Introduction to categorical features¶
# Import necessary packages
import pandas as pd
# Load file into dataframe
df = pd.read_csv('./../../../datasets/online_shoppers_intention.csv')
Column description¶
Following are the categorical features present in the dataset:
OperatingSystems¶
Operating system of the visitor. This column is already encoded and the true values are not available.
Browser¶
Browser of the visitor. This column is already encoded and true values are not available.
Region¶
Geographic region from which the session has been started by the visitor. This column is already encoded and true values are not available.
TrafficType¶
Traffic source by which the visitor has arrived at the Web site (e.g., banner, SMS, direct). This column is already encoded and true values are not available.
VisitorType¶
Visitor type as ‘‘New Visitor,’’ ‘‘Returning Visitor,’’ and ‘‘Other’’. The details of what are all visitors are included in ‘’Other’’ is unknown.
Weekend¶
Boolean value indicating whether the date of the visit is weekend
Month¶
Month value of the visit date
Revenue¶
Class label indicating whether the visit has been finalized with a transaction.

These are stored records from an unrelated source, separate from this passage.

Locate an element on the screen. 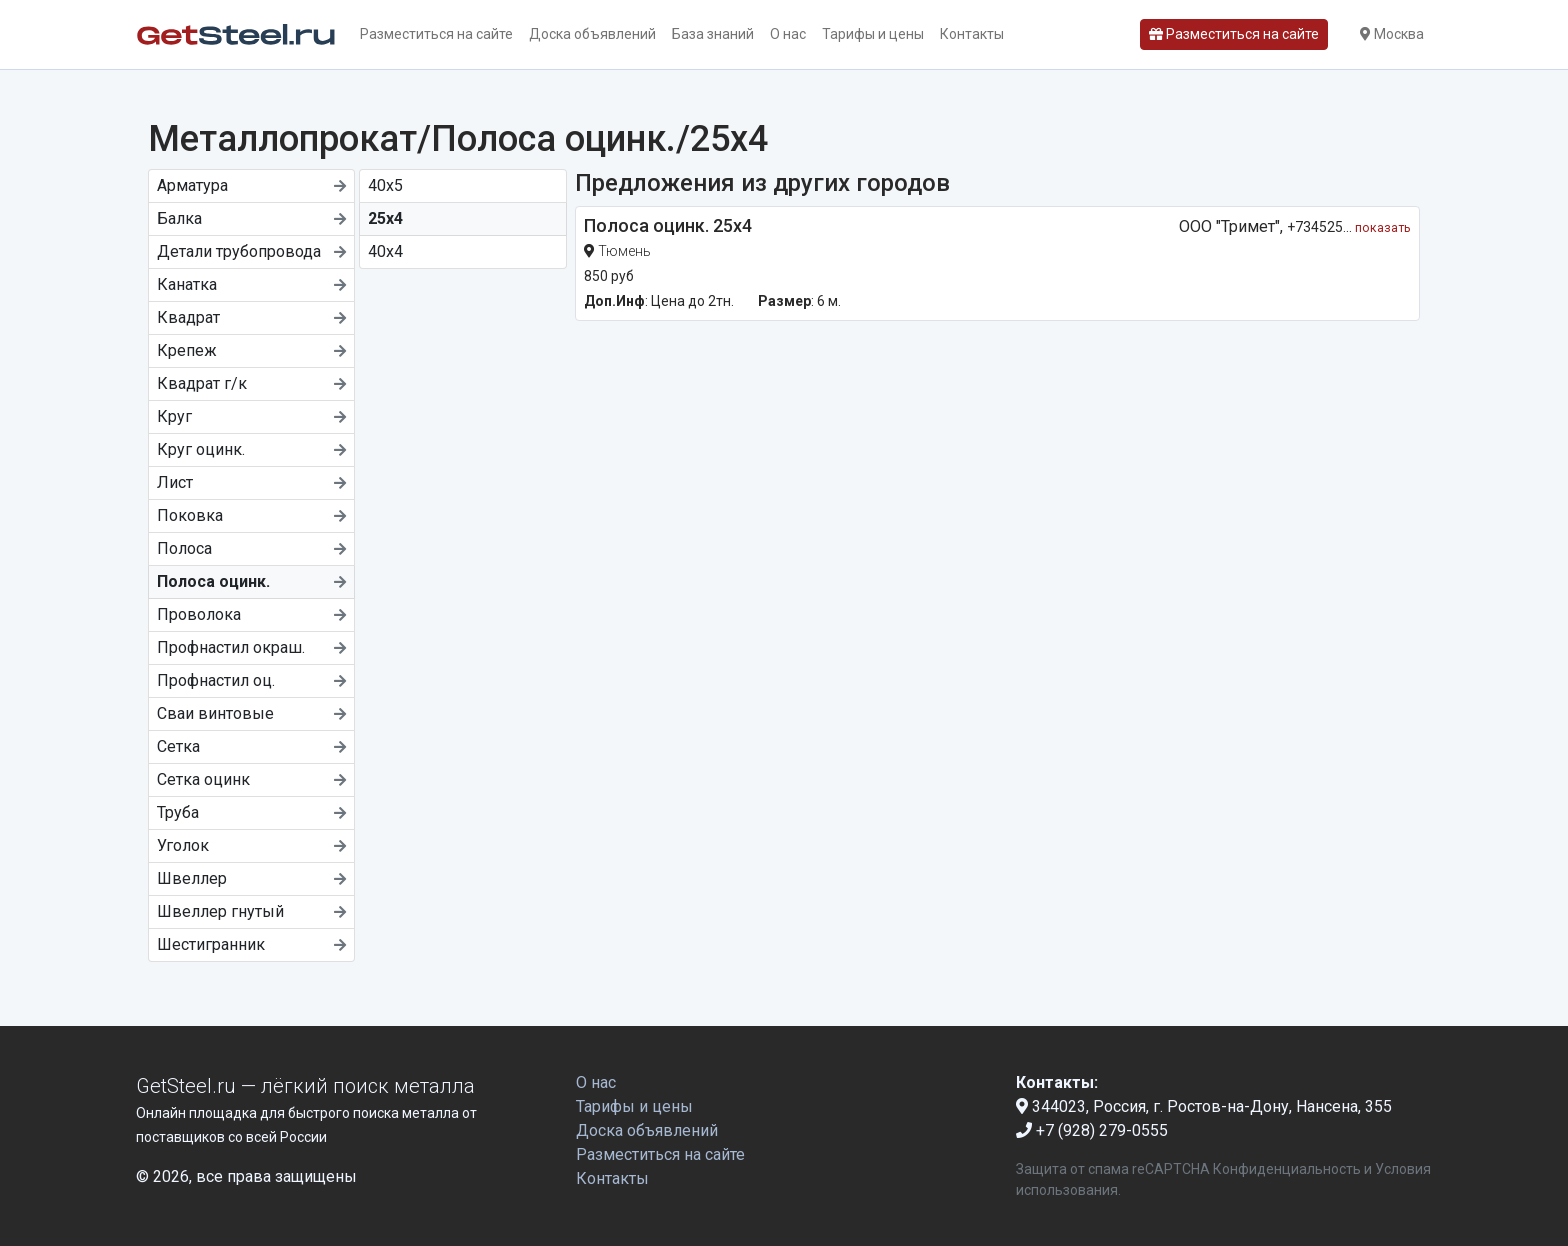 This screenshot has height=1246, width=1568. Разместиться на сайте is located at coordinates (436, 34).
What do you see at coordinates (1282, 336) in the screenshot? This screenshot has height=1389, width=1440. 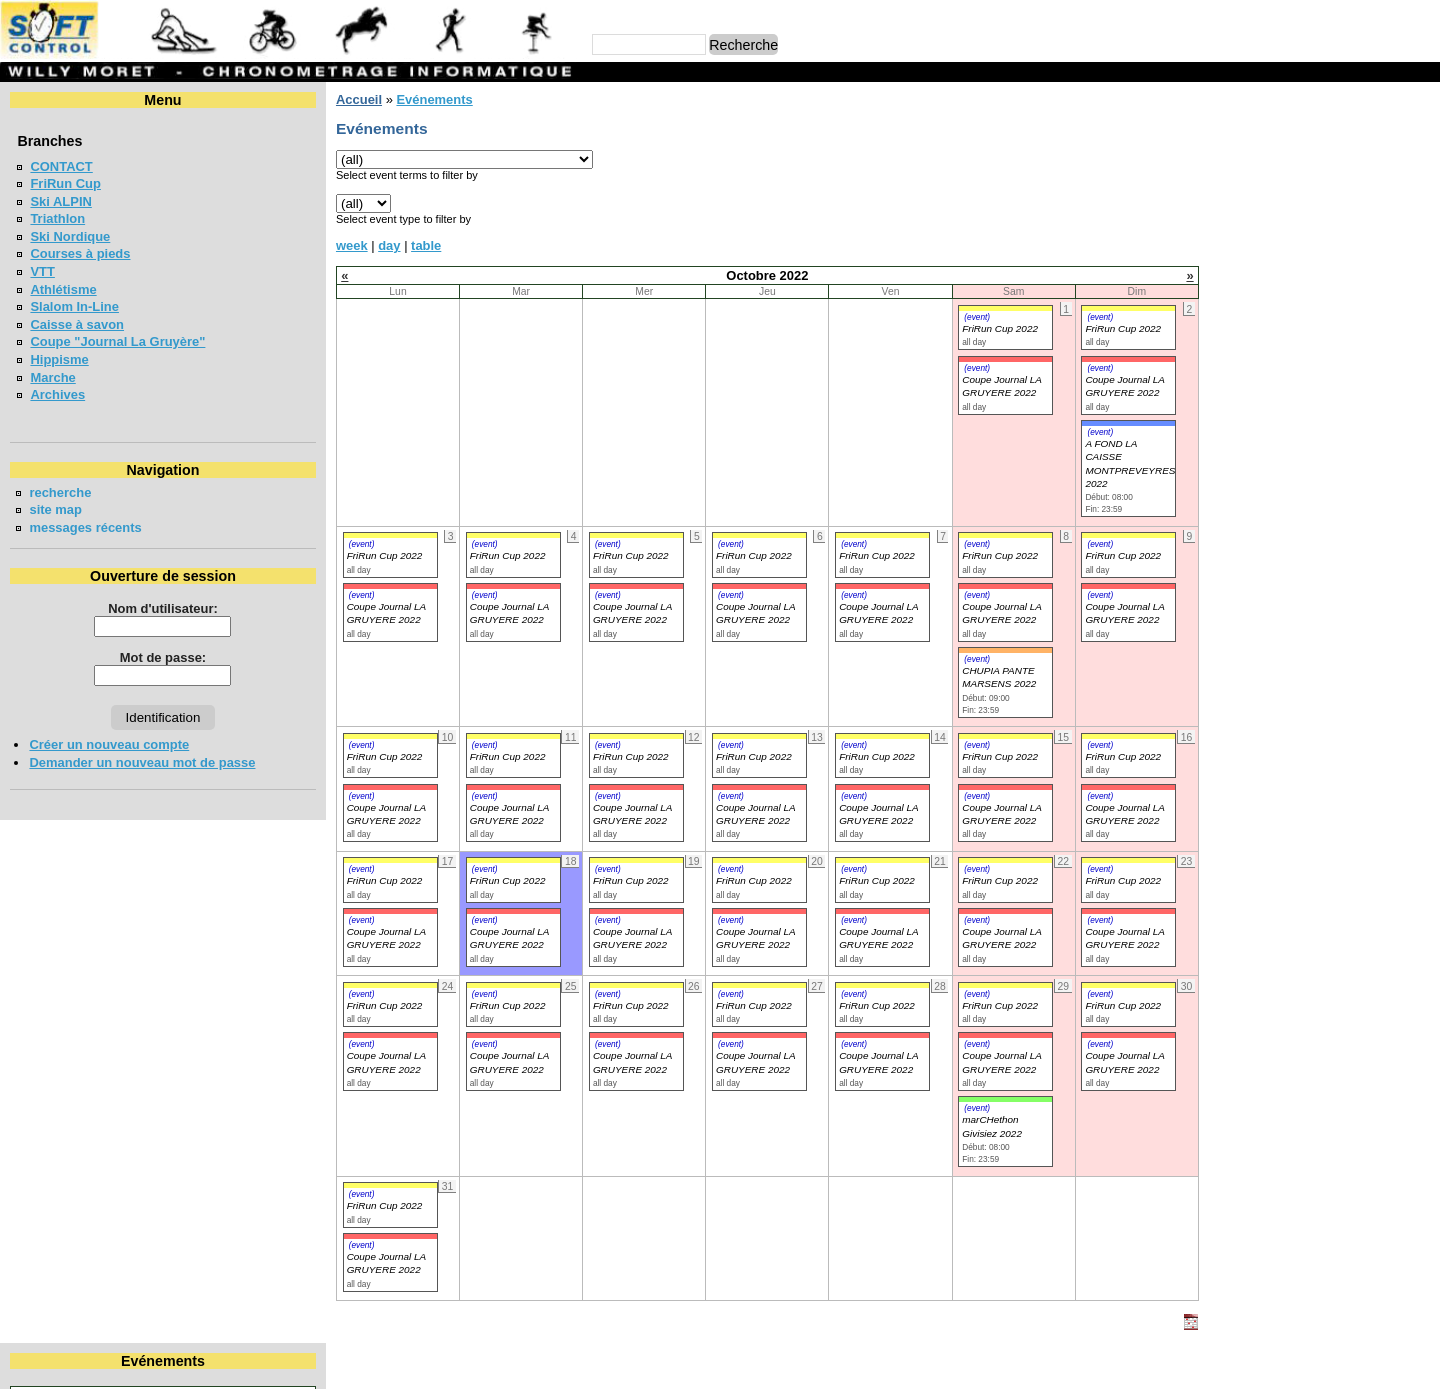 I see `Coupe jounal LA GRUYERE 2026` at bounding box center [1282, 336].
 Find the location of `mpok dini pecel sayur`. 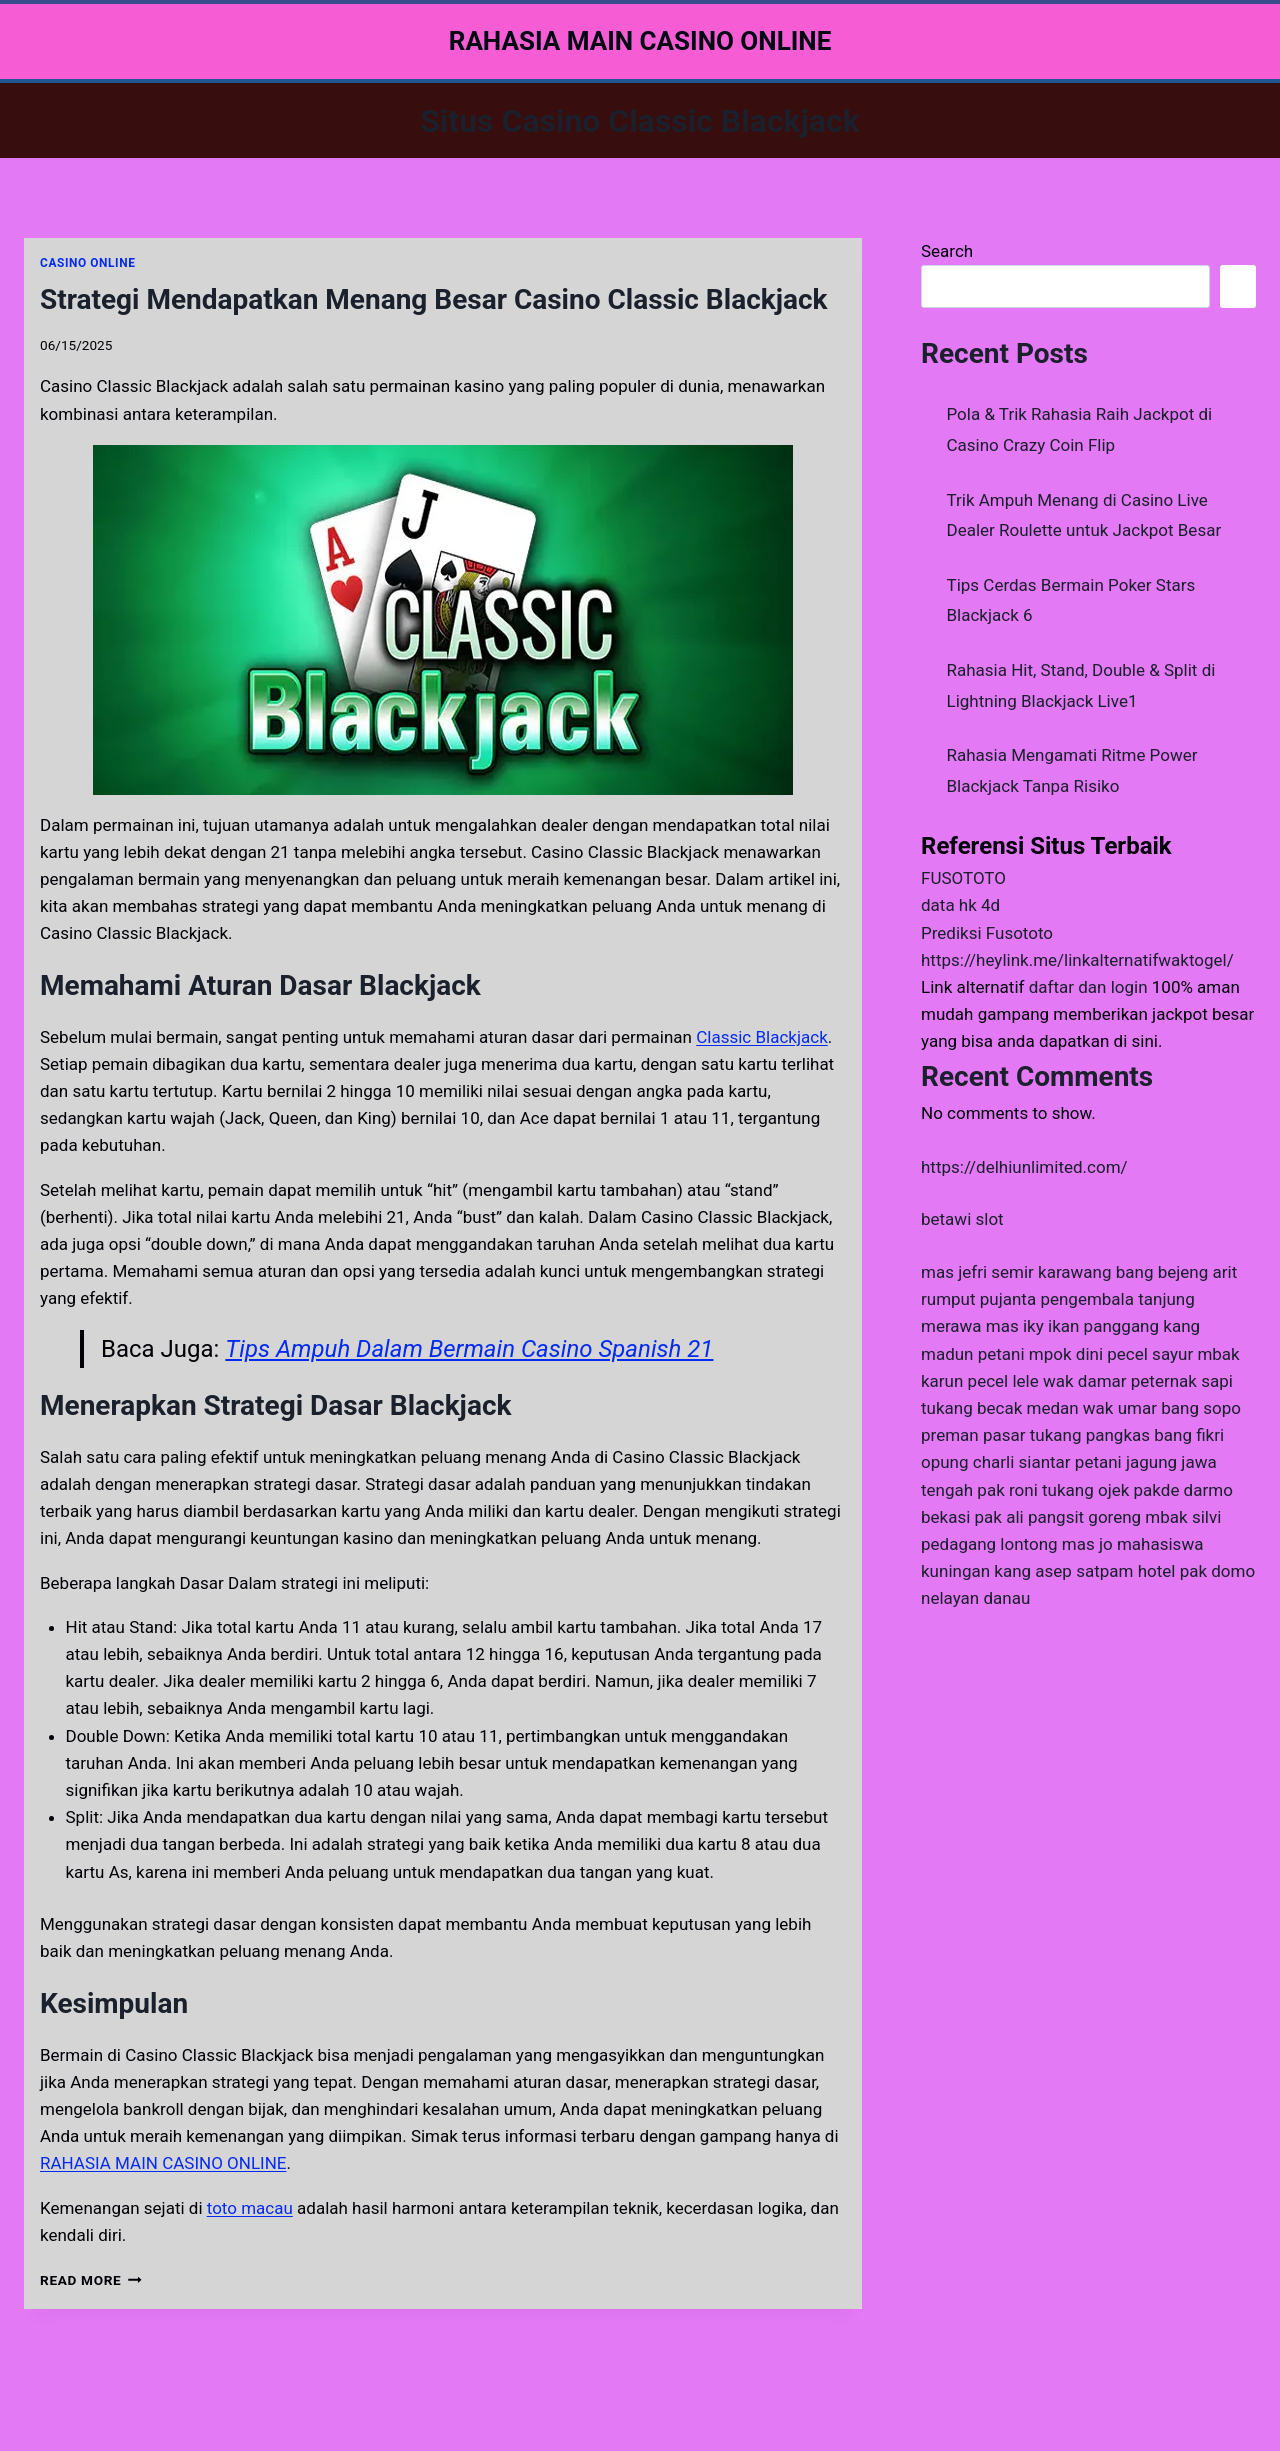 mpok dini pecel sayur is located at coordinates (1111, 1354).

This is the target variable.
# Select categorical features
categorical_columns = ['OperatingSystems', 'Browser', 'Region', 'TrafficType', 'VisitorType', 'Weekend', 'Month',
'Revenue']
df = df[categorical_columns]
Column statistics¶
# Data information
df.info()
<class 'pandas.core.frame.DataFrame'>
RangeIndex: 12330 entries, 0 to 12329
Data columns (total 8 columns):
# Column Non-Null Count Dtype
--- ------ -------------- -----
0 OperatingSystems 12330 non-null int64
1 Browser 12330 non-null int64
2 Region 12330 non-null int64
3 TrafficType 12330 non-null int64
4 VisitorType 12330 non-null object
5 Weekend 12330 non-null bool
6 Month 12330 non-null object
7 Revenue 12330 non-null bool
dtypes: bool(2), int64(4), object(2)
memory usage: 602.2+ KB
Eventhough the selected features are categorical, some of the categorical features are already encoded and are represented in number. ‘VisitorType’ and ‘Month’ are not encoded and are available in string format.
# Find number of unique values in each categorical feature
unique_cnt_df = pd.DataFrame(columns=['Column', 'Number of unique values'])
unique_cnt_df['Column'] = categorical_columns
unique_cnt_df['Number of unique values'] = unique_cnt_df['Column'].apply(lambda x: df[x].nunique())
unique_cnt_df
Column | Number of unique values | |
---|---|---|
0 | OperatingSystems | 8 |
1 | Browser | 13 |
2 | Region | 9 |
3 | TrafficType | 20 |
4 | VisitorType | 3 |
5 | Weekend | 2 |
6 | Month | 10 |
7 | Revenue | 2 |
The column month is expected to have 12 unique values but has only 10.